From Berlin down to Omro, pleasant prairie slopes come down at intervals to the water's edge, on the south bank; the feature of the north side being wide expanses of bog, the home of the cranberry, for which this region is famous. The best marshes, however, are the pockets, back among the ridges; from these, great drainage-ditches, with flooding gates, come furrowing through the peat, in dark lines as straight as an arrow, and empty into the river. It was somewhere about here, nearer Berlin than Omro,—but exactly where, no man now knoweth,—that the ancient Indian "nation" of the Mascoutins was located over two centuries ago; their neighbors, if not their village comrades, being the Miamis and the Kickapoos. Champlain, the intrepid founder of Quebec, had heard of their warring disposition as early as 1615. In 1634 Jean Nicolet, the first white man known to have set foot upon territory now included in the State of Wisconsin, came in a bark canoe as far up the Fox River as the Mascoutins, and after stopping a time with them, journeyed southward to the country of the Illinois.[4] Allouez and his companions also came hither in 1670, and the good father, in the official report of his adventurous canoeing trip, says the fort of these people was located a French league (2.4 English miles) "over beautiful prairies" to the south of the river. Joliet and Marquette, on their way to discover the Mississippi River, arrived at the fort of the Mascoutins on June 7, 1673, and the latter gives this graceful sketch of the oak openings hereabouts, which have not meanwhile perceptibly changed their characteristics: "I felt no little pleasure in beholding the position of this town; the view is beautiful and very picturesque, for from the eminence on which it is perched, the eye discovers on every side prairies spreading away beyond its reach, interspersed with thickets or groves of lofty trees."

The Mascoutins are now a lost tribe. As the result of warring habits, they in turn were crowded to the wall, and a generation after Marquette's visit the banks of their river knew them no more; the Foxes, from whom the stream ultimately took its name, were then predominant, and long continued the masters of the highway.

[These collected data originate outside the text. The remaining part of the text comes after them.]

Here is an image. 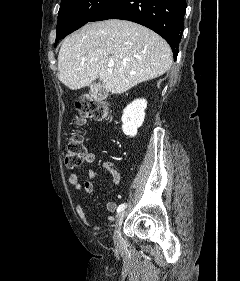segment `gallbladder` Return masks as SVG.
<instances>
[{
	"mask_svg": "<svg viewBox=\"0 0 240 281\" xmlns=\"http://www.w3.org/2000/svg\"><path fill=\"white\" fill-rule=\"evenodd\" d=\"M97 94L98 98L103 99L105 97V89L104 88H100L98 90H95L94 88H92V94Z\"/></svg>",
	"mask_w": 240,
	"mask_h": 281,
	"instance_id": "obj_1",
	"label": "gallbladder"
}]
</instances>
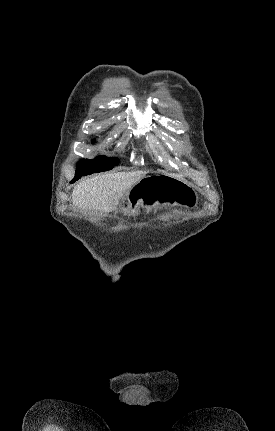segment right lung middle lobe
Instances as JSON below:
<instances>
[{
	"mask_svg": "<svg viewBox=\"0 0 275 431\" xmlns=\"http://www.w3.org/2000/svg\"><path fill=\"white\" fill-rule=\"evenodd\" d=\"M118 158H106L104 156L96 157L93 160L82 159L79 161L76 174L73 180H78L82 176L92 173L103 172L112 169L118 165Z\"/></svg>",
	"mask_w": 275,
	"mask_h": 431,
	"instance_id": "right-lung-middle-lobe-1",
	"label": "right lung middle lobe"
}]
</instances>
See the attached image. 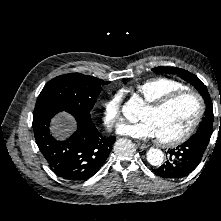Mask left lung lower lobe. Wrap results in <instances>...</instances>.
<instances>
[{"label":"left lung lower lobe","mask_w":221,"mask_h":221,"mask_svg":"<svg viewBox=\"0 0 221 221\" xmlns=\"http://www.w3.org/2000/svg\"><path fill=\"white\" fill-rule=\"evenodd\" d=\"M209 140V133H195L185 143L168 151V160L153 171L167 179H179L189 175L200 163Z\"/></svg>","instance_id":"left-lung-lower-lobe-1"}]
</instances>
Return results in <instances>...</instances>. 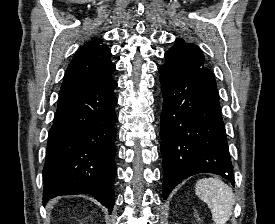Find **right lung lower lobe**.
Wrapping results in <instances>:
<instances>
[{
    "mask_svg": "<svg viewBox=\"0 0 275 224\" xmlns=\"http://www.w3.org/2000/svg\"><path fill=\"white\" fill-rule=\"evenodd\" d=\"M115 80L58 99L48 133L43 204L60 195L91 194L111 213L116 175Z\"/></svg>",
    "mask_w": 275,
    "mask_h": 224,
    "instance_id": "1",
    "label": "right lung lower lobe"
}]
</instances>
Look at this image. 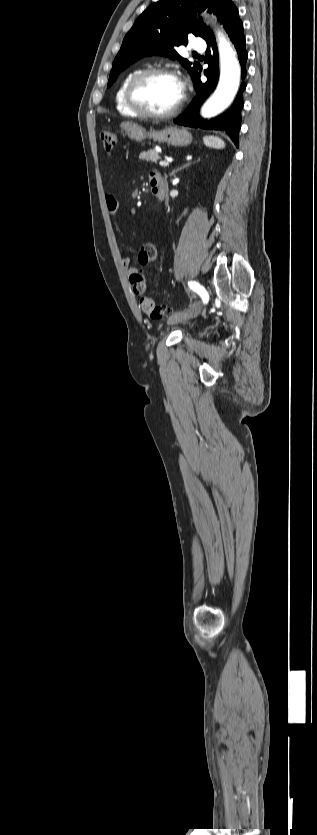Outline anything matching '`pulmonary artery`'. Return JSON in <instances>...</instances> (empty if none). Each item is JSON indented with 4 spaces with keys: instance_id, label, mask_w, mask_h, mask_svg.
<instances>
[{
    "instance_id": "e3ab8cb5",
    "label": "pulmonary artery",
    "mask_w": 317,
    "mask_h": 835,
    "mask_svg": "<svg viewBox=\"0 0 317 835\" xmlns=\"http://www.w3.org/2000/svg\"><path fill=\"white\" fill-rule=\"evenodd\" d=\"M191 49L203 52L206 49V43L202 39H195L191 44Z\"/></svg>"
}]
</instances>
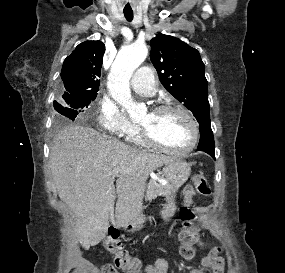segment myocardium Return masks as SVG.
Returning <instances> with one entry per match:
<instances>
[{
	"mask_svg": "<svg viewBox=\"0 0 285 273\" xmlns=\"http://www.w3.org/2000/svg\"><path fill=\"white\" fill-rule=\"evenodd\" d=\"M167 111H175L182 114L190 123L192 130V137L189 144L183 148L169 147L157 141L144 126L139 125V136L141 140L145 144L167 153L175 155H185L190 153L196 148L200 139V127L198 121L187 108L179 104H162L154 109V112H167Z\"/></svg>",
	"mask_w": 285,
	"mask_h": 273,
	"instance_id": "f54148a6",
	"label": "myocardium"
}]
</instances>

Sacramento—"as dead as a door-nail, sir"—lies sprawled out over a pleasant riverside slope to the south. There is the customary air of fallen grandeur at Sacramento,—big hopes gone to decay; battlement-fronts, houseless cellars, a universal lack of paint. The railroads, the real highways of our present civilization, have killed these little river towns that are away from the track, and they will never be resurrected. The day of inland water navigation, except for canoeists, is nearing its close. Settlement clings to the neighborhood of the rails, and generally avoids rivers as an obstruction to free transit. The towns that have to be reached by a country ferry are rotting,—they are off the line of progress. Sacramento boasts a spouting well by the river-bank, a mammoth village ash-leach, and fond memories of the day when it was "a bigger town than Berlin." As we stood in the spray of the fountain, filling our canteen with the purest and coldest of water, I speculated upon the strong probability of Sacramento being on the identical bank where the Jesuits beached their canoes to walk across country to the old Indian village. And the Doctor, apt to be irreverent as to aboriginal lore, suggested that the defunct Sacramento should have written over its gate this motto: "Gone to join the Mascoutins!"

Eureka, a few miles farther down, is also paintless, and her river-front is artistic with the crumbling ruins of two or three long-deserted saw-mills. A new Eureka appears, however, to be slowly building up, to one side of the dead little hamlet,—for there are smart steam flouring-mill and a model little cheese-factory in full swing here. The cheese man, an accommodating young fellow who appeared quite up to the times, and is a direct shipper to the London market, took a just pride in showing us over his establishment, and stocked our mess-box with samples of his best brands.

Omro spreads over a sandy plain, upon both sides of the river,—an excellent wagon-bridge crossing the stream near that of the Chicago, Milwaukee, and St. Paul railway. Omro, which is the headquarters of the Wisconsin Spiritualists, who have quite a settlement hereabouts, is growing somewhat, after a long period of stagnation, having at present a population of fifteen hundred.